Sa coalition en lambeaux, le chancelier n’a eu d’autre choix que de déclencher les premières élections anticipées en Allemagne depuis 2005 en demandant un vote de confiance, qu’il a perdu comme prévu le 16 décembre. La chambre basse du Parlement allemand, le Bundestag, a ensuite été dissoute le 27 décembre et une date d’élection fixée au 23 février — sept mois plus tôt que la date initialement prévue.
Comment ce scrutin fonctionne-t-il ?
Les Allemands âgés de 18 ans et plus ont le droit de vote. Ils n’élisent pas directement leur chancelier, mais votent pour les membres du parlement, pour des mandats de quatre ans. Les représentants de ce qui sera le 21e Bundestag éliront ensuite le chancelier.
Les élections allemandes suivent un modèle hybride. Le Bundestag est sélectionné sur la base des principes de la représentation proportionnelle et de l’élection directe des députés.
Cela signifie que les Allemands votent deux fois.
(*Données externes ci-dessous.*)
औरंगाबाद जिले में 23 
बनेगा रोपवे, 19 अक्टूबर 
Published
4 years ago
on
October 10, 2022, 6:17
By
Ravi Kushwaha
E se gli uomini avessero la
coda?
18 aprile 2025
Un vote permet d’élire un député local pour chaque circonscription, tandis qu’un second vote détermine la répartition des sièges de chaque parti par représentation proportionnelle.
Il est possible de voter pour un candidat individuel d’un parti et de voter en même temps pour la liste d’un autre parti dans l’État fédéral concerné.
Le seuil à franchir
Vingt-neuf partis se disputent 630 sièges. Pour entrer au Bundestag, les partis doivent dépasser un seuil de 5 %.
S’ils n’y parviennent pas, ils n’obtiennent aucun siège, sauf si au moins trois de leurs candidats ont remporté leur circonscription locale, auquel cas le parti obtiendrait des sièges supplémentaires en fonction de la part des seconds votes qu’il a recueillis.
Comment devient-on chancelier ?
Après avoir discuté avec les groupes parlementaires du Bundestag nouvellement élu, le président allemand propose un candidat.
Cette personne doit obtenir la majorité au Parlement pour devenir chancelier, ce qui est généralement convenu à l’avance par les partis lors des négociations de coalition. En cas d’échec, un autre candidat sera proposé, qui devra également obtenir la majorité des voix.
Si ce candidat n’obtient pas non plus la majorité, la troisième phase stipule que le candidat ayant obtenu le plus de voix l’emporte. Le président allemand doit alors nommer le candidat vainqueur au poste de chancelier dans les sept jours ou dissoudre le Bundestag, ce qui entraîne un nouveau tour d’élections fédérales.